What you are asked to do >>
Restate the full listing precisely as written.
============
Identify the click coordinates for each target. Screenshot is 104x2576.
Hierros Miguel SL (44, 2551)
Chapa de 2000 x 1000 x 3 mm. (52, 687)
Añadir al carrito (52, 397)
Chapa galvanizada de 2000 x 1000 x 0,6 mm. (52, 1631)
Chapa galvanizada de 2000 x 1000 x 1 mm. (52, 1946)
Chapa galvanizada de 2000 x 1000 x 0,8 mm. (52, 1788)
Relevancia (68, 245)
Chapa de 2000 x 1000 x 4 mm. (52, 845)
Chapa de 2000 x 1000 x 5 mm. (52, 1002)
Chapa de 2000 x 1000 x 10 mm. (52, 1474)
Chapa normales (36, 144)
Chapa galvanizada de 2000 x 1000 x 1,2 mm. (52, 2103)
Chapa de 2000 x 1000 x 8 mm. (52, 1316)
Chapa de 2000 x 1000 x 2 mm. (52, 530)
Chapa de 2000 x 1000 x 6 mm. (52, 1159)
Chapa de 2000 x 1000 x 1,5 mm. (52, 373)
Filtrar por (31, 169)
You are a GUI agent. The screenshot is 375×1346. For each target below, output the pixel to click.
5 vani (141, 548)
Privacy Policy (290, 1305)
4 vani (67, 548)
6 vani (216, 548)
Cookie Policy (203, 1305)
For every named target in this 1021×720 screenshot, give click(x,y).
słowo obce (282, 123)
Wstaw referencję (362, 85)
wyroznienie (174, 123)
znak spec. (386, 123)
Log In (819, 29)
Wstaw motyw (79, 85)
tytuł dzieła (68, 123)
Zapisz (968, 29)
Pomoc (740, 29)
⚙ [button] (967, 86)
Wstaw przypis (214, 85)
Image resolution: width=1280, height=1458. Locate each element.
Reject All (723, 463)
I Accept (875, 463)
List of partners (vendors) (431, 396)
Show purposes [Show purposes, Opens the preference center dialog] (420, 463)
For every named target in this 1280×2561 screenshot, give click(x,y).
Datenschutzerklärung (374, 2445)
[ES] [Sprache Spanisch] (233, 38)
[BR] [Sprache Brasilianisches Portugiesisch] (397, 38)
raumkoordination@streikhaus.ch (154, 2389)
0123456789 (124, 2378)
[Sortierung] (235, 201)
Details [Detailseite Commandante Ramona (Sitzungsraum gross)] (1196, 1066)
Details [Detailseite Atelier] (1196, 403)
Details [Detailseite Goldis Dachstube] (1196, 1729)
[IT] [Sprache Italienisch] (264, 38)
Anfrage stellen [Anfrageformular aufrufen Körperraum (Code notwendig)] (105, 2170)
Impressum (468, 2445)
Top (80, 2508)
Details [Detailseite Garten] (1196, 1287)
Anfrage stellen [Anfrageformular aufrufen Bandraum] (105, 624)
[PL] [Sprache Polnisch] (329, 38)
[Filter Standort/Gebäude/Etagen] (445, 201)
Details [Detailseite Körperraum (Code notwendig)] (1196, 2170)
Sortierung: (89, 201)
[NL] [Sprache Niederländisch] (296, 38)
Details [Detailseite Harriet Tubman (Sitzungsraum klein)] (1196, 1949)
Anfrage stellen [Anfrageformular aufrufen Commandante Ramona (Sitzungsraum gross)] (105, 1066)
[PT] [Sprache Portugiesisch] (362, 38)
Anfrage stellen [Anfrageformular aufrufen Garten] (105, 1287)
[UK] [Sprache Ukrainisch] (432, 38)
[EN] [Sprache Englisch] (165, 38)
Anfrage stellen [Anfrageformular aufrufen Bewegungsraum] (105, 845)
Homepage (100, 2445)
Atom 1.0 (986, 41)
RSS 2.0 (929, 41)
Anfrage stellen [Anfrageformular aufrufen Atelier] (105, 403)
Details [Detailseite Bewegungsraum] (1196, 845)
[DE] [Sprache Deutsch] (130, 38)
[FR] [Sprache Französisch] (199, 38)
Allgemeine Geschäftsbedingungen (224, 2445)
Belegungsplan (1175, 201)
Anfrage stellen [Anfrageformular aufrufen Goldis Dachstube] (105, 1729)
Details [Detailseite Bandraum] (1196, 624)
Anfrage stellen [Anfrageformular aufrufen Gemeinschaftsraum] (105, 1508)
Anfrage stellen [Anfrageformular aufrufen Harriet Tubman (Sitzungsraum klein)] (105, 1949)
============
Reply to the task >>
Identify the click coordinates for each target. Screenshot is 104x2576.
Hierros Miguel SL (44, 2551)
Chapa de 2000 x 1000 x 3 mm. (52, 687)
Añadir al carrito (52, 397)
Chapa galvanizada de 2000 x 1000 x 0,6 mm. (52, 1631)
Chapa galvanizada de 2000 x 1000 x 1 mm. (52, 1946)
Chapa galvanizada de 2000 x 1000 x 0,8 mm. (52, 1788)
Relevancia (68, 245)
Chapa de 2000 x 1000 x 4 mm. (52, 845)
Chapa de 2000 x 1000 x 5 mm. (52, 1002)
Chapa de 2000 x 1000 x 10 mm. (52, 1474)
Chapa normales (36, 144)
Chapa galvanizada de 2000 x 1000 x 1,2 mm. (52, 2103)
Chapa de 2000 x 1000 x 8 mm. (52, 1316)
Chapa de 2000 x 1000 x 2 mm. (52, 530)
Chapa de 2000 x 1000 x 6 mm. (52, 1159)
Chapa de 2000 x 1000 x 1,5 mm. (52, 373)
Filtrar por (31, 169)
You are a GUI agent. The screenshot is 375×1346. For each target below, output the pixel to click.
5 vani (141, 548)
Privacy Policy (290, 1305)
4 vani (67, 548)
6 vani (216, 548)
Cookie Policy (203, 1305)
For every named target in this 1021×720 screenshot, give click(x,y).
słowo obce (282, 123)
Wstaw referencję (362, 85)
wyroznienie (174, 123)
znak spec. (386, 123)
Log In (819, 29)
Wstaw motyw (79, 85)
tytuł dzieła (68, 123)
Zapisz (968, 29)
Pomoc (740, 29)
⚙ [button] (967, 86)
Wstaw przypis (214, 85)
Image resolution: width=1280, height=1458. Locate each element.
Reject All (723, 463)
I Accept (875, 463)
List of partners (vendors) (431, 396)
Show purposes [Show purposes, Opens the preference center dialog] (420, 463)
For every named target in this 1280×2561 screenshot, give click(x,y).
Datenschutzerklärung (374, 2445)
[ES] [Sprache Spanisch] (233, 38)
[BR] [Sprache Brasilianisches Portugiesisch] (397, 38)
raumkoordination@streikhaus.ch (154, 2389)
0123456789 (124, 2378)
[Sortierung] (235, 201)
Details [Detailseite Commandante Ramona (Sitzungsraum gross)] (1196, 1066)
Details [Detailseite Atelier] (1196, 403)
Details [Detailseite Goldis Dachstube] (1196, 1729)
[IT] [Sprache Italienisch] (264, 38)
Anfrage stellen [Anfrageformular aufrufen Körperraum (Code notwendig)] (105, 2170)
Impressum (468, 2445)
Top (80, 2508)
Details [Detailseite Garten] (1196, 1287)
Anfrage stellen [Anfrageformular aufrufen Bandraum] (105, 624)
[PL] [Sprache Polnisch] (329, 38)
[Filter Standort/Gebäude/Etagen] (445, 201)
Details [Detailseite Körperraum (Code notwendig)] (1196, 2170)
Sortierung: (89, 201)
[NL] [Sprache Niederländisch] (296, 38)
Details [Detailseite Harriet Tubman (Sitzungsraum klein)] (1196, 1949)
Anfrage stellen [Anfrageformular aufrufen Commandante Ramona (Sitzungsraum gross)] (105, 1066)
[PT] [Sprache Portugiesisch] (362, 38)
Anfrage stellen [Anfrageformular aufrufen Garten] (105, 1287)
[UK] [Sprache Ukrainisch] (432, 38)
[EN] [Sprache Englisch] (165, 38)
Anfrage stellen [Anfrageformular aufrufen Bewegungsraum] (105, 845)
Homepage (100, 2445)
Atom 1.0 (986, 41)
RSS 2.0 (929, 41)
Anfrage stellen [Anfrageformular aufrufen Atelier] (105, 403)
Details [Detailseite Bewegungsraum] (1196, 845)
[DE] [Sprache Deutsch] (130, 38)
[FR] [Sprache Französisch] (199, 38)
Allgemeine Geschäftsbedingungen (224, 2445)
Belegungsplan (1175, 201)
Anfrage stellen [Anfrageformular aufrufen Goldis Dachstube] (105, 1729)
Details [Detailseite Bandraum] (1196, 624)
Anfrage stellen [Anfrageformular aufrufen Gemeinschaftsraum] (105, 1508)
Anfrage stellen [Anfrageformular aufrufen Harriet Tubman (Sitzungsraum klein)] (105, 1949)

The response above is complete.